In the early 1940s Fred and Eleanor McCrea travelled from San Francisco to Napa Valley seeking a family getaway in the mountains for Eleanor and their two young children. On one such visit, they travelled a narrow and winding dirt road up Spring Mountain to a property that ranged from 800 to 1,550 feet in elevation. Perched high over the northern part of the valley, the McCrea family built a home and planted Chardonnay, simply because they loved White Burgundy. While they would have planted the entire vineyard to Chardonnay, viticulture advisers at the University of California recommended they diversify their vineyard. In 1948 they planted Chardonnay, Riesling, and a small amount of Semillon. Some years later they would add a small field of Gewürztraminer.
Stony Hill Vineyard was founded with its first harvest in 1952. By 1954, every bottle Fred and Eleanor made was snatched up by a very loyal mailing list for family and friends. Napa Valley was emerging from post-prohibition America, and wine was now intrinsic to fine dinners and special occasions throughout the United States. The lean, bright, and age-worthy wines of Stony Hill honored the great wines of the Old World, and were recognized as such from the very first vintage.
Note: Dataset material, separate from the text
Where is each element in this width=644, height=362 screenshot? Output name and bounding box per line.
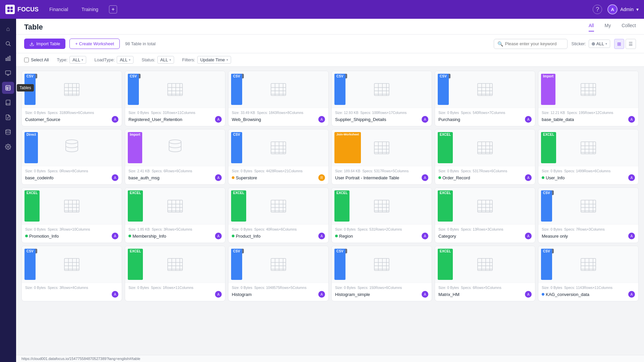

The mineral-laden wines of Stony Hill are a credit to the volcanic mountain soils layered on limestone, the parent rock deep beneath the surface. The vineyards have been dry-farmed for over 65 years and a walk through the gnarled vines – planted in the 40s and 50s, surrounded by the rising firs that define the rugged Spring Mountain terrain – is a journey through time. The decades of dedication to dry-farming have forced the vines deep into the soils to deliver the signature elegant, austere style of Stony Hill wines. The high elevation, cool evenings, and morning light ripen the grapes evenly throughout the growing season, while winemaker Mike Chelini waits for the moment when the PH rises and the acids begin to drop.
As you near the top of the now-paved winding road you’ll pass Mike Chelini’s home. Only the second winemaker at Stony Hill, Mike has lived on the vineyard and tended to its vines since 1971. The winery remains relatively unchanged since Fred first made wine there in 1950. So too has the winemaking. The most recent upgrade came with the delivery of a new press in the 1980s. Malolactic fermentation is blocked and the wines are barreled down in neutral oak, laid to rest on the cool cellar floor, or on the original wood racks lining the winery walls. Mike’s continued commitment to making the wines with a nod to the great wines of the Old World is evident in the indelible, authentic sense of place found in every glass. The wines are bottle-aged for several years before release; their current release of Chardonnay is 2012.
Stony Hill Vineyard produces four primary wines: Chardonnay, Riesling, Gewurztraminer and now Cabernet Sauvignon. In 2004, Mike and the McCreas replanted 5 acres of the Top Block, located at 1,550 feet, to Cabernet Sauvignon. Mike makes the Cabernet with the same minimalist winemaking technique as the Chardonnay, and has gained attention for its elegant, structured style, which promises long aging potential – maybe even longer that the historic Chardonnays synonymous with the vineyard. In just a few vintages, sommeliers and collectors have recognized the Cabernet for its distinctive character among the many Napa Valley Cabernets.
Today, Stony Hill Vineyard is run by Sarah McCrea, the granddaughter of Fred and Eleanor McCrea. Sarah’s office sits steps from Eleanor’s dining room where she once entertained visitors with the purpose of selling them a few bottles of Chardonnay. Year after year, decade after decade, Stony Hill wines have stood the test of time and changing palates to remain one of the most respected wineries in the valley. Under the current generation’s stewardship and guidance, Stony Hill Vineyard’s future is every bit as bright as its past.
- 2012 had no rain during May fruit set, no heat spikes in the summer, and a dry harvest in September
- Vines were 21 – 30 years old
- Aged for 10 months in neutral oak
- Vines were 18-26 years old; dry-farmed; harvested September 4 – September 14
- Fermented for two weeks in 5-25-year-old barrels
- Aged for 10 months in neutral oak
- Filtered to remove yeast and inhibit malolactic fermentation
- Top Block vineyard (originally Chardonnay) replanted to 5 acres of Cabernet in 2004. 10 year old vines, production now in its 6th vintage. Minimally irrigated.